LIVERPOOL showed Burnley a lesson in what can happen if you are devastating on the transition.

Sean Dyche was pleased with the efforts of his side, but admitted the European champions showed where they can improve.

After a freak opening goal, Burnley were quickly two behind after Sadio Mane doubled their lead and then Roberto Firmino secured the three points late on.

"I was pretty pleased with the performance overall, I don't think it ends up a 3-0 game from the actual game, but the first one is unlucky, it takes a big deflection off Woody, and wrong foots Popey, spinning it in," said Dyche.

"And the second one is a mistake. To be honest, until then I didn't think there was a lot in it, we defended well and opened them up a couple of times.

"We know they play a much higher line this year, which we wanted to affect, and we did, early on, with Woody getting in behind, and numerous other times when the margins were tight on offside calls.

"We wanted to work on that little moment when you're really high as strikers. We didn't always time it right, but the concept was there.

"Once you're 1-0 down, you wonder, and they get a second one from a mistake, clinical though, as they are, no taking away from them, very clinical, very good on transition, and that's my biggest gripe, it's not 3-0, it's just we gave the ball away in so many cheap positions, and you can't do that against these.

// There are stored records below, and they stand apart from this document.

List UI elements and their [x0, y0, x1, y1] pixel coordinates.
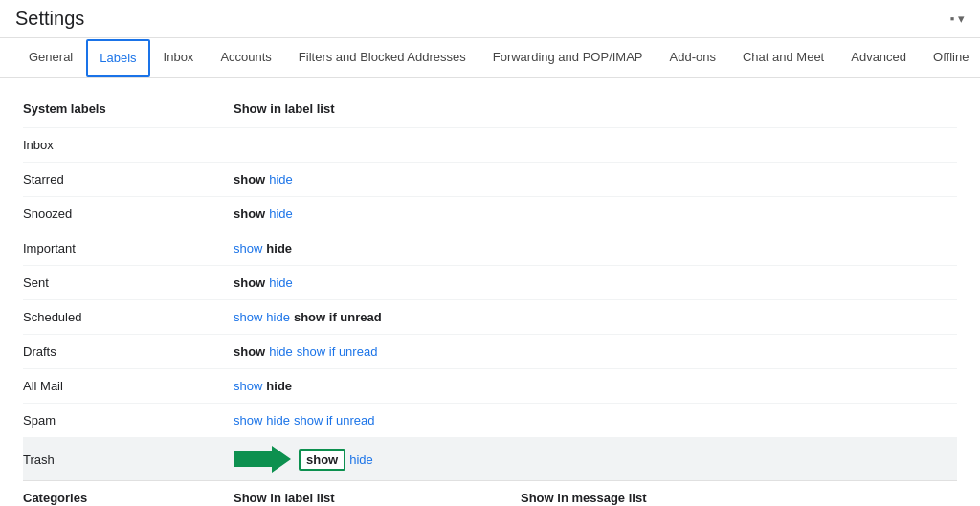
- label-name-inbox: Inbox: [23, 138, 234, 152]
- tab-labels[interactable]: Labels: [86, 39, 149, 77]
- snoozed-show-bold: show: [234, 207, 265, 221]
- label-actions-sent: show hide: [234, 275, 957, 290]
- label-row-drafts: Drafts show hide show if unread: [23, 334, 957, 368]
- system-labels-header: System labels: [23, 101, 234, 116]
- snoozed-hide-link[interactable]: hide: [269, 207, 293, 221]
- categories-show-label-header: Show in label list: [234, 491, 521, 505]
- label-name-important: Important: [23, 241, 234, 255]
- tab-inbox[interactable]: Inbox: [150, 38, 208, 77]
- trash-show-boxed[interactable]: show: [299, 449, 345, 471]
- spam-show-if-unread-link[interactable]: show if unread: [294, 413, 375, 428]
- label-row-important: Important show hide: [23, 231, 957, 265]
- scheduled-show-if-unread-bold: show if unread: [294, 310, 382, 324]
- sent-show-bold: show: [234, 275, 265, 290]
- scheduled-show-link[interactable]: show: [234, 310, 262, 324]
- label-row-inbox: Inbox: [23, 127, 957, 162]
- label-name-sent: Sent: [23, 275, 234, 290]
- label-name-starred: Starred: [23, 172, 234, 187]
- svg-marker-0: [234, 446, 291, 473]
- label-row-sent: Sent show hide: [23, 265, 957, 299]
- tab-advanced[interactable]: Advanced: [837, 38, 920, 77]
- allmail-show-link[interactable]: show: [234, 379, 262, 393]
- label-actions-trash: show hide: [299, 449, 373, 471]
- spam-show-link[interactable]: show: [234, 413, 262, 428]
- label-row-scheduled: Scheduled show hide show if unread: [23, 299, 957, 334]
- categories-section-header: Categories Show in label list Show in me…: [23, 480, 957, 506]
- green-arrow-icon: [234, 446, 291, 473]
- categories-show-message-header: Show in message list: [521, 491, 957, 505]
- label-actions-allmail: show hide: [234, 379, 957, 393]
- tab-offline[interactable]: Offline: [920, 38, 980, 77]
- label-row-starred: Starred show hide: [23, 162, 957, 196]
- label-actions-starred: show hide: [234, 172, 957, 187]
- label-name-spam: Spam: [23, 413, 234, 428]
- label-actions-important: show hide: [234, 241, 957, 255]
- label-row-allmail: All Mail show hide: [23, 368, 957, 403]
- label-row-snoozed: Snoozed show hide: [23, 196, 957, 231]
- tab-chatmeet[interactable]: Chat and Meet: [729, 38, 837, 77]
- spam-hide-link[interactable]: hide: [266, 413, 290, 428]
- settings-content: System labels Show in label list Inbox S…: [0, 78, 980, 506]
- trash-arrow-container: show hide: [234, 446, 957, 473]
- important-show-link[interactable]: show: [234, 241, 262, 255]
- starred-hide-link[interactable]: hide: [269, 172, 293, 187]
- label-row-trash: Trash show hide: [23, 437, 957, 480]
- label-name-trash: Trash: [23, 452, 234, 467]
- label-name-scheduled: Scheduled: [23, 310, 234, 324]
- drafts-show-bold: show: [234, 344, 265, 359]
- label-name-allmail: All Mail: [23, 379, 234, 393]
- settings-nav: General Labels Inbox Accounts Filters an…: [0, 38, 980, 78]
- label-name-snoozed: Snoozed: [23, 207, 234, 221]
- allmail-hide-bold: hide: [266, 379, 292, 393]
- window-ctrl-icon[interactable]: ▪ ▾: [950, 11, 965, 26]
- tab-forwarding[interactable]: Forwarding and POP/IMAP: [479, 38, 657, 77]
- tab-general[interactable]: General: [15, 38, 86, 77]
- label-actions-scheduled: show hide show if unread: [234, 310, 957, 324]
- categories-name-header: Categories: [23, 491, 234, 505]
- page-title: Settings: [15, 8, 84, 30]
- window-controls: ▪ ▾: [950, 11, 965, 26]
- label-actions-spam: show hide show if unread: [234, 413, 957, 428]
- label-name-drafts: Drafts: [23, 344, 234, 359]
- starred-show-bold: show: [234, 172, 265, 187]
- show-in-label-list-header: Show in label list: [234, 101, 521, 116]
- tab-addons[interactable]: Add-ons: [657, 38, 729, 77]
- label-actions-snoozed: show hide: [234, 207, 957, 221]
- important-hide-bold: hide: [266, 241, 292, 255]
- drafts-show-if-unread-link[interactable]: show if unread: [297, 344, 378, 359]
- label-actions-drafts: show hide show if unread: [234, 344, 957, 359]
- sent-hide-link[interactable]: hide: [269, 275, 293, 290]
- trash-hide-link[interactable]: hide: [349, 452, 373, 467]
- drafts-hide-link[interactable]: hide: [269, 344, 293, 359]
- scheduled-hide-link[interactable]: hide: [266, 310, 290, 324]
- tab-filters[interactable]: Filters and Blocked Addresses: [285, 38, 479, 77]
- tab-accounts[interactable]: Accounts: [207, 38, 284, 77]
- section-header: System labels Show in label list: [23, 94, 957, 123]
- title-bar: Settings ▪ ▾: [0, 0, 980, 38]
- label-row-spam: Spam show hide show if unread: [23, 403, 957, 437]
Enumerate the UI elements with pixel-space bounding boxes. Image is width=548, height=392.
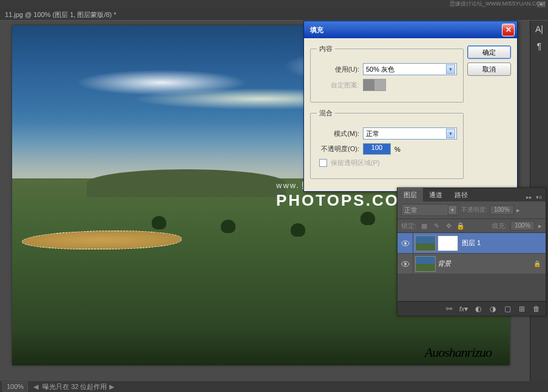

"They pounce and act on transitions well, they almost play a back seven with the three floating out, drifting, waiting for their moments, and when they get them, they hurt you. That was the biggest difference in the game."

Being two goals down at half time all but ended Burnley's chances as Dyche added: "The mentality is good second half but they're strong defensively as well now, van Dijk has made a huge difference, not just his ability, but the effect he's had knocking on to others.

"They're a strong outfit, without a shadow of a doubt, so it's hard to break down.

"We huffed and puffed and made a few moments, I suppose my gripe is about us giving it away, but when we worked in transition, we didn't find those killer passes, even when they were opened up and we were in a position to do so.

"That's what we've got to continue to learn and improve on, and that's sometimes the hardest bit, that clinical moment in both boxes."